EXERCISE GOAL:
What is needed is an exact copy of the lines in the listing below, from the one with "ат Корбана – ТЧК дніпрянка Галина." up to and including the one with "пень приберуть. Працює", with no other lines.

——

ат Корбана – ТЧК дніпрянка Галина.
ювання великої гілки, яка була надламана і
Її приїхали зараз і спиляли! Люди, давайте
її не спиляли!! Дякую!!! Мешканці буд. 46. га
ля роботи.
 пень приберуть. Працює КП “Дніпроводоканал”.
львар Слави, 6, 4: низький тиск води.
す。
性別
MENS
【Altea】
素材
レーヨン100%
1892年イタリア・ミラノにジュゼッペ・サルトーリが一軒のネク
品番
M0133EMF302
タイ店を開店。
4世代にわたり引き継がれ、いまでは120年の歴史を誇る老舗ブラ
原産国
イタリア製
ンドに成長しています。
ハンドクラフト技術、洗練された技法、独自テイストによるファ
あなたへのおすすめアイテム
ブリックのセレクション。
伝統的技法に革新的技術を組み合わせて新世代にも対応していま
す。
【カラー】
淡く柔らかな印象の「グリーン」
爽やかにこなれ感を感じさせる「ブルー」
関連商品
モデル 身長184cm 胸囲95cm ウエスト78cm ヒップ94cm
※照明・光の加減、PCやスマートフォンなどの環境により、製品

——

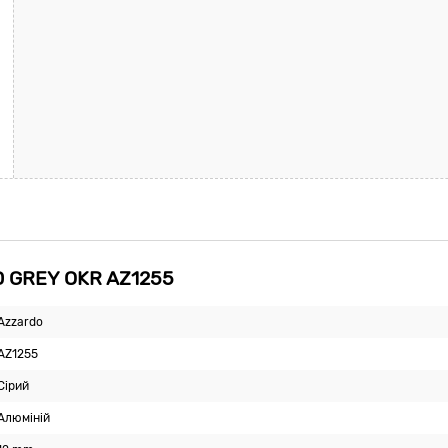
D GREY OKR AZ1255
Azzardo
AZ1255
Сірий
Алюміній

——

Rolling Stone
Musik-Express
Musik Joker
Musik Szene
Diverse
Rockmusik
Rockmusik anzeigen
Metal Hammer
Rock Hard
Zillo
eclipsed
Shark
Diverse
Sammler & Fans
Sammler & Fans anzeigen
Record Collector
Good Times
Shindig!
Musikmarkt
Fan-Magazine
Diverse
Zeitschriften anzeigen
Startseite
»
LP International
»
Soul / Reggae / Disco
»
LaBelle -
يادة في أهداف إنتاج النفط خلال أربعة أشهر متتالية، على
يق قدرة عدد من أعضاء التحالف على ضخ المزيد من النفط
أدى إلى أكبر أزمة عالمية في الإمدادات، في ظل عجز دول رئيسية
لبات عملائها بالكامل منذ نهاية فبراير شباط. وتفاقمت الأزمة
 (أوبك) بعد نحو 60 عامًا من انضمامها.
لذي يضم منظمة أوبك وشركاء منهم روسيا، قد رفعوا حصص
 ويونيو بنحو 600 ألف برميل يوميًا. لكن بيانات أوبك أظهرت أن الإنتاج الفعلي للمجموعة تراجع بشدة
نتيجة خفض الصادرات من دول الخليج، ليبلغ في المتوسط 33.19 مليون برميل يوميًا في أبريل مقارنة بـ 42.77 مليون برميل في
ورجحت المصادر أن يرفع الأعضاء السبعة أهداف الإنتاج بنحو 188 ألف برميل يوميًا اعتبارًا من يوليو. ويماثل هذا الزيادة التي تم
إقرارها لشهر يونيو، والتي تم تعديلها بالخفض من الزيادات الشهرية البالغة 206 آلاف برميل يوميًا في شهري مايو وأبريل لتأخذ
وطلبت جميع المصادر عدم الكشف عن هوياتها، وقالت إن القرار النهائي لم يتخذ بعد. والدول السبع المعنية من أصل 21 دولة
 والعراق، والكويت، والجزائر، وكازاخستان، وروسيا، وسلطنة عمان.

——

RESULT FOR THIS TASK:
ат Корбана – ТЧК дніпрянка Галина.
ювання великої гілки, яка була надламана і
Її приїхали зараз і спиляли! Люди, давайте
її не спиляли!! Дякую!!! Мешканці буд. 46. га
ля роботи.
 пень приберуть. Працює КП “Дніпроводоканал”.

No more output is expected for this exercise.